Sequence of sequential features in a schema.

subset(features_to_keep)

Creates a subset of given features.

Parameters

features_to_keep (Iterable[str]) – A sequence of feature names in original schema to keep in subset.

Return type

TensorSchema

Returns

New tensor schema of given features.

property timestamp_feature_name: Optional[str]
Returns

Timestamp feature name.

property timestamp_features: TensorSchema
Returns

Sequence of timestamp features in a schema.

values()
Return type

ValuesView[TensorFeatureInfo]

SequenceTokenizer

class replay.data.nn.SequenceTokenizer(tensor_schema, handle_unknown_rule='error', default_value_rule=None, allow_collect_to_master=False)

Data tokenizer for transformers; Encodes all categorical features (the ones marked as FeatureType.CATEGORICAL in the FeatureSchema) and stores all data as items sequences (sorted by time if a feature of type FeatureHint.TIMESTAMP is provided, unsorted otherwise).

fit(dataset)
Parameters

dataset (Dataset) – input dataset to fit

Return type

SequenceTokenizer

Returns

fitted SequenceTokenizer

fit_transform(dataset)
Parameters

dataset (Dataset) – input dataset to transform

Return type

SequentialDataset

Returns

SequentialDataset

property interactions_encoder: Optional[LabelEncoder]
Returns

encoder for interactions

property item_features_encoder: Optional[LabelEncoder]
Returns

encoder for item features

property item_id_encoder: LabelEncoder
Returns

encoder for item id

classmethod load(cls, path, use_pickle=False, **kwargs)

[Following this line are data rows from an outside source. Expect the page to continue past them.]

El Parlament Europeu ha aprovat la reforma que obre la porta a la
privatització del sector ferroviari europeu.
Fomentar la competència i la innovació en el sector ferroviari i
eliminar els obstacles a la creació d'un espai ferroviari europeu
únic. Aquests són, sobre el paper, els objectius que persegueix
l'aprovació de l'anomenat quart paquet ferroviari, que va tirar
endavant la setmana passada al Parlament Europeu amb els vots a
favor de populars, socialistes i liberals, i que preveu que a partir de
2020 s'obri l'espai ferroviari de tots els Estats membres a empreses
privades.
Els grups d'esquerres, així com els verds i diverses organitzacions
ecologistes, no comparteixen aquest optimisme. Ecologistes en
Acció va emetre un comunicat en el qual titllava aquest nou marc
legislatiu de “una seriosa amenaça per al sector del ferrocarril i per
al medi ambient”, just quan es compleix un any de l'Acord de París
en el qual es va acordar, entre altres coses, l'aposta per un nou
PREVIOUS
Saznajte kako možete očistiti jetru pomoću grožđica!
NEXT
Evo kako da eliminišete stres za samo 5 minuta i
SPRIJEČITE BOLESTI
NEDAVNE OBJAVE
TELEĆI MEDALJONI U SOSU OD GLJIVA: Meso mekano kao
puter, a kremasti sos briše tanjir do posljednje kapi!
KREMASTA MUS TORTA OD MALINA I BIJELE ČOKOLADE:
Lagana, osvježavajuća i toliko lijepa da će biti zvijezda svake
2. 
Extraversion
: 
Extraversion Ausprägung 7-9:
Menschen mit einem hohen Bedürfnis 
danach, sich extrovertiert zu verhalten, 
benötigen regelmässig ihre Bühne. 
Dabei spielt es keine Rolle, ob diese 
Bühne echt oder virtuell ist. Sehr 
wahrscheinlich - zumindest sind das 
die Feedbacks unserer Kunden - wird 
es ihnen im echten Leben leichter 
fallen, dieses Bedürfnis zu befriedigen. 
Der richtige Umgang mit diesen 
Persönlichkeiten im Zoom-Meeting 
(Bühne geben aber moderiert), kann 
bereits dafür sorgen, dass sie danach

Load tokenizer object from the given path.

Parameters
  • path (str) – Path to load the tokenizer.

  • use_pickle (bool) – If False - tokenizer will be loaded from .replay directory. If True - tokenizer will be loaded with pickle. Default: False.

Return type

SequenceTokenizer

Returns

Loaded tokenizer object.

property query_and_item_id_encoder: LabelEncoder
Returns

encoder for query and item id

property query_features_encoder: Optional[LabelEncoder]
Returns

encoder for query features

property query_id_encoder: LabelEncoder
Returns

encoder for query id

save(path, use_pickle=False)

Save the tokenizer to the given path.

Parameters
  • path (str) – Path to save the tokenizer.

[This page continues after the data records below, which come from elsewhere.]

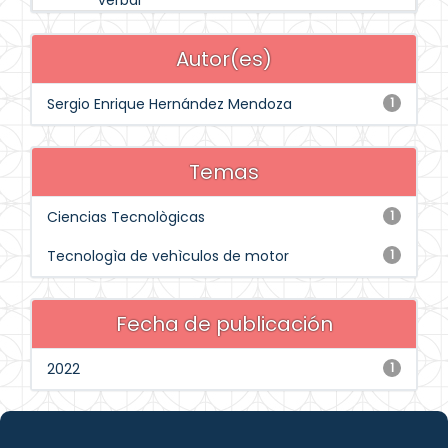
verbal
Autor(es)
Sergio Enrique Hernández Mendoza
1
Temas
Ciencias Tecnològicas
1
Tecnologìa de vehìculos de motor
1
Fecha de publicación
2022
1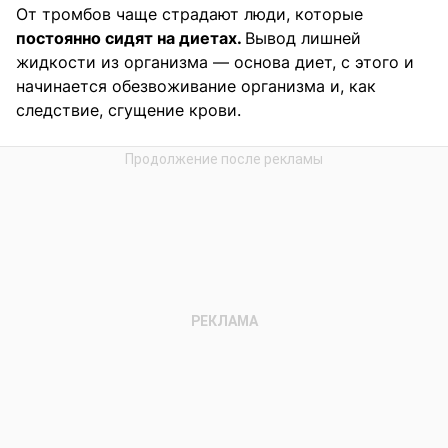
От тромбов чаще страдают люди, которые
постоянно сидят на диетах.
Вывод лишней
жидкости из организма — основа диет, с этого и
начинается обезвоживание организма и, как
следствие, сгущение крови.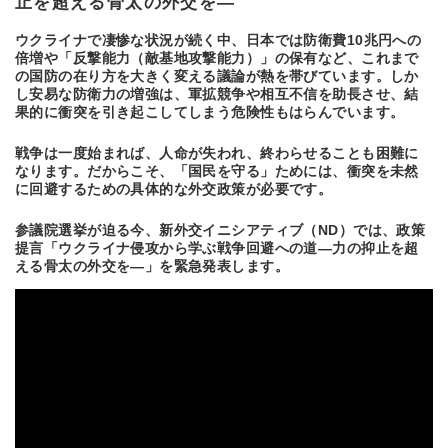
止を超える骨太の外交を―
ウクライナで凄惨な状況が続く中、日本では防衛費10兆円への
倍増や「反撃能力（敵基地攻撃能力）」の保有など、これまで
の国防の在り方を大きく変える議論が熱を帯びています。しか
し安易な防衛力の増強は、軍拡競争や相互不信を助長させ、結
果的に衝突を引き起こしてしまう危険性もはらんでいます。
戦争は一度始まれば、人命が失われ、終わらせることも困難に
なります。だからこそ、「国民を守る」ためには、衝突を未然
に回避するための具体的な外交政策が必要です。
参議院選挙が迫る今、新外交イニシアティブ（ND）では、政策
提言「ウクライナ侵攻から学ぶ戦争回避への道―力の抑止を超
える骨太の外交を―」を緊急発表します。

  • use_pickle (bool) – If False - tokenizer will be saved in .replay directory. If True - tokenizer will be saved with pickle. Default: False.

Return type

None

property tensor_schema: TensorSchema
Returns

tensor schema

transform(dataset, tensor_features_to_keep=None)
Parameters
  • dataset (Dataset) – input dataset to transform

  • tensor_features_to_keep (Optional[Sequence[str]]) – specified feature names to transform

Return type

SequentialDataset

Returns

SequentialDataset

PandasSequentialDataset

class replay.data.nn.PandasSequentialDataset(tensor_schema, query_id_column, item_id_column, sequences)

Sequential dataset that stores sequences in PandasDataFrame format.

filter_by_query_id(query_ids_to_keep)

Returns a SequentialDataset that contains only query ids from the specified list.

Parameters

query_ids_to_keep (ndarray) – list of query ids.

Return type

PandasSequentialDataset

get_all_query_ids()

Getting a list of all query ids.

Return type

ndarray

get_max_sequence_length()

Returns the maximum length among all sequences from the SequentialDataset.

Return type

int

get_query_id(index)

Getting a query id for a given index.

Parameters

index (int) – the row number in the dataset.

Return type

int

get_sequence(index, feature_name)

Getting a sequence based on a given index and feature name.

Parameters
  • index (Union[int, ndarray]) – single index or list of indices.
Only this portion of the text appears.